The Mexicans stayed on the ranch about nine months, then returned to their homes for a short visit. They were the most invariable creatures I ever knew. When they departed for Taos or Trinidad or Antonito, perhaps in July, they would announce on what date and by what train they would return in October. That was the end of it, and upon the appointed day in October someone would meet the designated train from which the smiling herder alighted. They never failed and they never left until another herder was there to take care of the sheep.

One summer during this vacation period, eight new herders came to replace eight that were going home. They were a fierce looking lot from a different section of the country. They had been on the ranch only a short time when Steve began to have trouble with them. They were late getting their sheep out in the morning, they drove them too rapidly and brought them in too early in the evening. In a few weeks the sheep began to lose flesh and show the effects of bad handling.

The newcomers disobeyed all orders, unless Steve happened to be on the spot. He had to watch them constantly. He came up to a camp unexpectedly one noon and found two of these Mexicans ready to sit down to a dinner they had just cooked. It was an invariable rule that the herders should take a lunch with them, for their mid-day meal, and not return to the camp. They had left their sheep alone, so Steve made them leave their dinner and go back to their bands, while he stayed to make sure they did not return.

It was impossible to discharge them until new herders could be brought from New Mexico and he and Owen talked over the situation at length that night.

Early in the morning Steve went out on another trip of inspection. About two o’clock he rode into the yard, his face covered with blood from a deep gash in his head. He fell from his horse into Owen’s arms. We brought him in, washed off the blood, gave him a stimulant and waited until he was able to tell us what had happened.

It developed that as he came in sight of the camp he saw four of the Mexicans outside of the cabin. They stood motionless as he approached, then began to hurl rocks at him. One hit his horse and he was nearly thrown but managed to keep his seat. He was struck several times on the body. Although realizing that the Mexicans intended to kill him, he jumped off his horse and went toward them. A rock struck his head, but with undaunted courage he picked up some of the rocks and threw them back at the herders. They had not expected that turn to the affair and ran into the cabin. Steve was unarmed and too badly hurt, single handed, to deal with the Mexicans, so he got on his horse, with difficulty, and came back to the ranch.

The next thing I knew, Owen, Bill and Fred, each carrying a gun, got into the wagon and drove off.

When anything happened it came with such suddenness there was never opportunity for questions, besides, my association with men had taught me the value of silence—in an emergency.

In a few hours Owen and Fred came back.

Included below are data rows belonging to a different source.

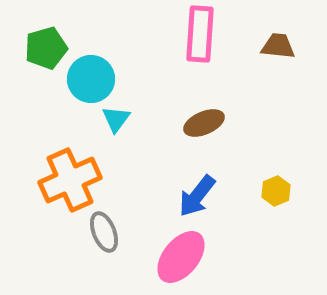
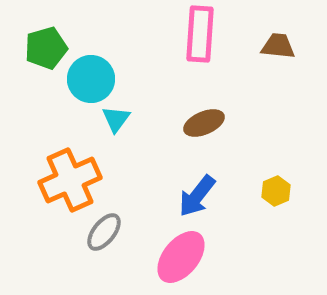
gray ellipse: rotated 60 degrees clockwise
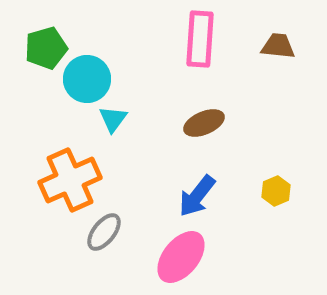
pink rectangle: moved 5 px down
cyan circle: moved 4 px left
cyan triangle: moved 3 px left
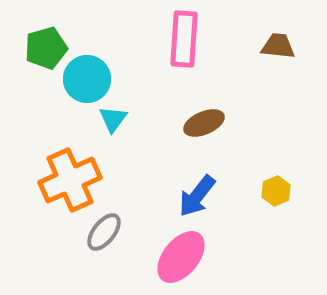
pink rectangle: moved 16 px left
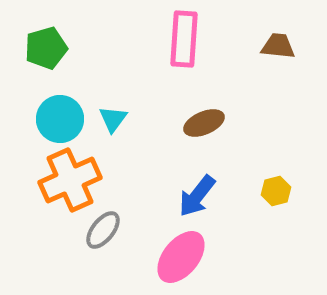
cyan circle: moved 27 px left, 40 px down
yellow hexagon: rotated 8 degrees clockwise
gray ellipse: moved 1 px left, 2 px up
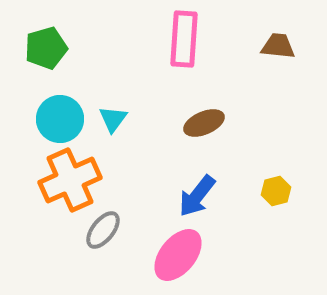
pink ellipse: moved 3 px left, 2 px up
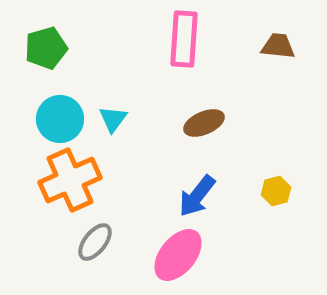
gray ellipse: moved 8 px left, 12 px down
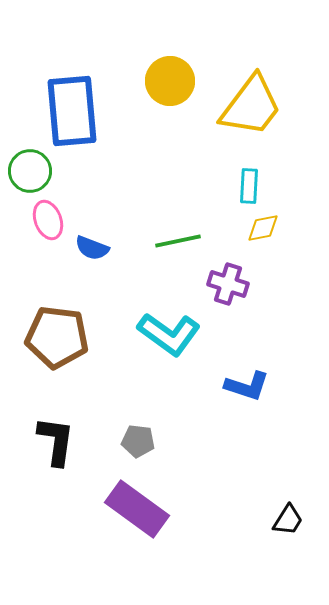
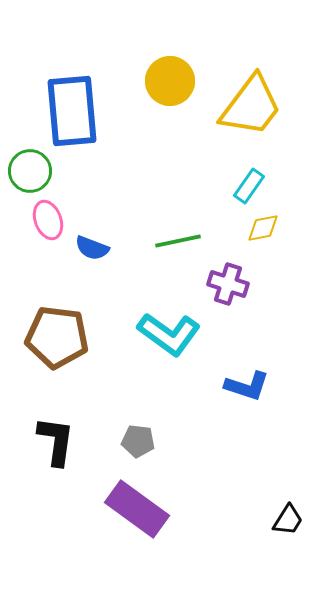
cyan rectangle: rotated 32 degrees clockwise
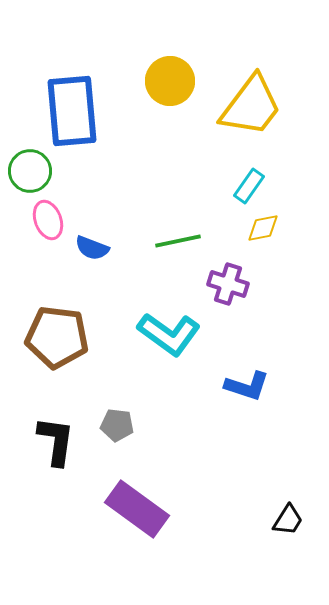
gray pentagon: moved 21 px left, 16 px up
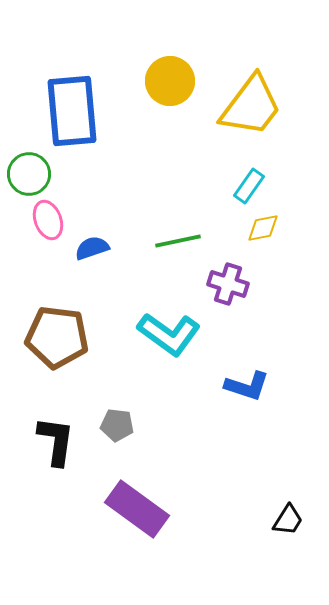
green circle: moved 1 px left, 3 px down
blue semicircle: rotated 140 degrees clockwise
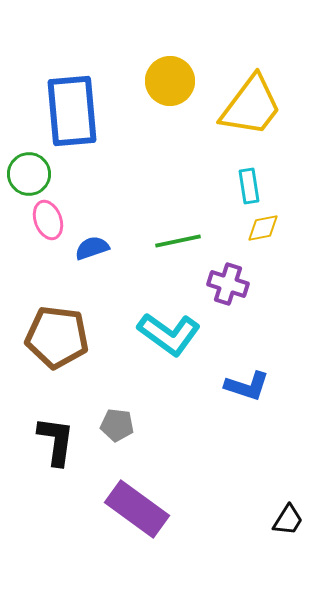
cyan rectangle: rotated 44 degrees counterclockwise
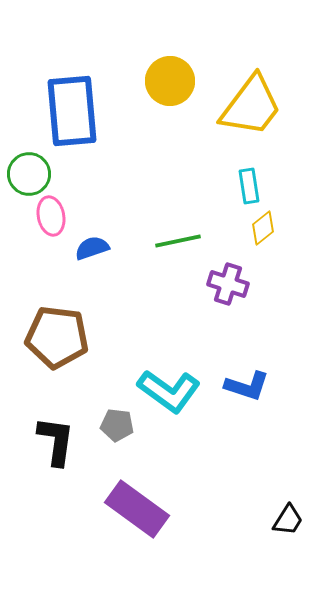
pink ellipse: moved 3 px right, 4 px up; rotated 9 degrees clockwise
yellow diamond: rotated 28 degrees counterclockwise
cyan L-shape: moved 57 px down
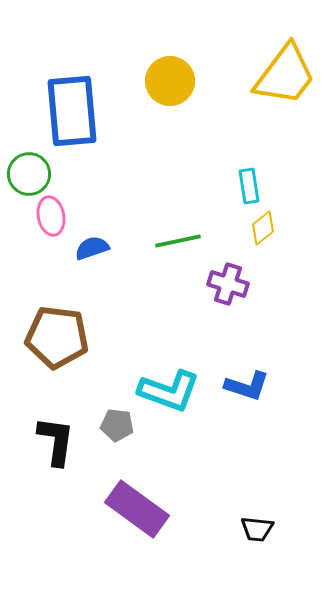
yellow trapezoid: moved 34 px right, 31 px up
cyan L-shape: rotated 16 degrees counterclockwise
black trapezoid: moved 31 px left, 9 px down; rotated 64 degrees clockwise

They had met the eight new herders walking into the ranch to “quit”. They walked back to their respective camps instead, their pace accelerated by a loaded gun pointing at their backs. The cabins were searched, several villainous looking knives confiscated and eight subdued cut-throats returned to the peaceful occupation of herding sheep, under Bill’s watchful eye and loaded gun.

Owen said that it wasn’t at all necessary for the Mexicans to understand English since Bill’s few remarks were sufficiently lurid to attract their attention.

Until other herders could be brought to the ranch, one white man, always armed, stayed at each camp, constantly on guard lest the vindictive herders set fire to the camps or kill the sheep. These were no gentle children from the land of Mañana; we discovered they were desperate characters from Old Mexico, to whom murder was second nature.